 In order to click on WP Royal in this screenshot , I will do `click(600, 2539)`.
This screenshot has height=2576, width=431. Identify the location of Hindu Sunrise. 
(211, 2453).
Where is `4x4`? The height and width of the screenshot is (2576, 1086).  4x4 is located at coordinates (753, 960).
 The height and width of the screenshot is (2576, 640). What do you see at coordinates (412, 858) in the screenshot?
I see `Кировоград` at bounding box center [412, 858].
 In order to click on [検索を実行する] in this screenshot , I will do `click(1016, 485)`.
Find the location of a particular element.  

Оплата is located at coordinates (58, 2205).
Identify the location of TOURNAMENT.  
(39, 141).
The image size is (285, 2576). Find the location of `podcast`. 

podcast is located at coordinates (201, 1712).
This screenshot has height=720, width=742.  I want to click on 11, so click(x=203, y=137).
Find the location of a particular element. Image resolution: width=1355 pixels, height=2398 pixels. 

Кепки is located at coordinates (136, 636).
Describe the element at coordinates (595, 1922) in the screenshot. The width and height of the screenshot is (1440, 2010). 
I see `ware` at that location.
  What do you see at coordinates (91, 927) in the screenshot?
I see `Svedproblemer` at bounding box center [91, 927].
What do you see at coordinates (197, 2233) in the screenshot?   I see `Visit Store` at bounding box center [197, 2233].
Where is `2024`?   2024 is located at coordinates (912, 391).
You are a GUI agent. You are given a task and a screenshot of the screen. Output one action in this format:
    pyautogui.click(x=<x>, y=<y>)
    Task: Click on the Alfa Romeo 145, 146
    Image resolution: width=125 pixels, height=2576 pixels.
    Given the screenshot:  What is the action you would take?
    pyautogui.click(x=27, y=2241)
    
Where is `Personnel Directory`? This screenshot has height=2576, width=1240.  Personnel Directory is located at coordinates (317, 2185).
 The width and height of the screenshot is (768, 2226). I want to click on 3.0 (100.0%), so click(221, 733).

-- Your goal --
Where a line in the material contains "will", copy that line.

-- Result of the exercise --
 In order to click on WP Royal in this screenshot , I will do `click(600, 2539)`.
 In order to click on [検索を実行する] in this screenshot , I will do `click(1016, 485)`.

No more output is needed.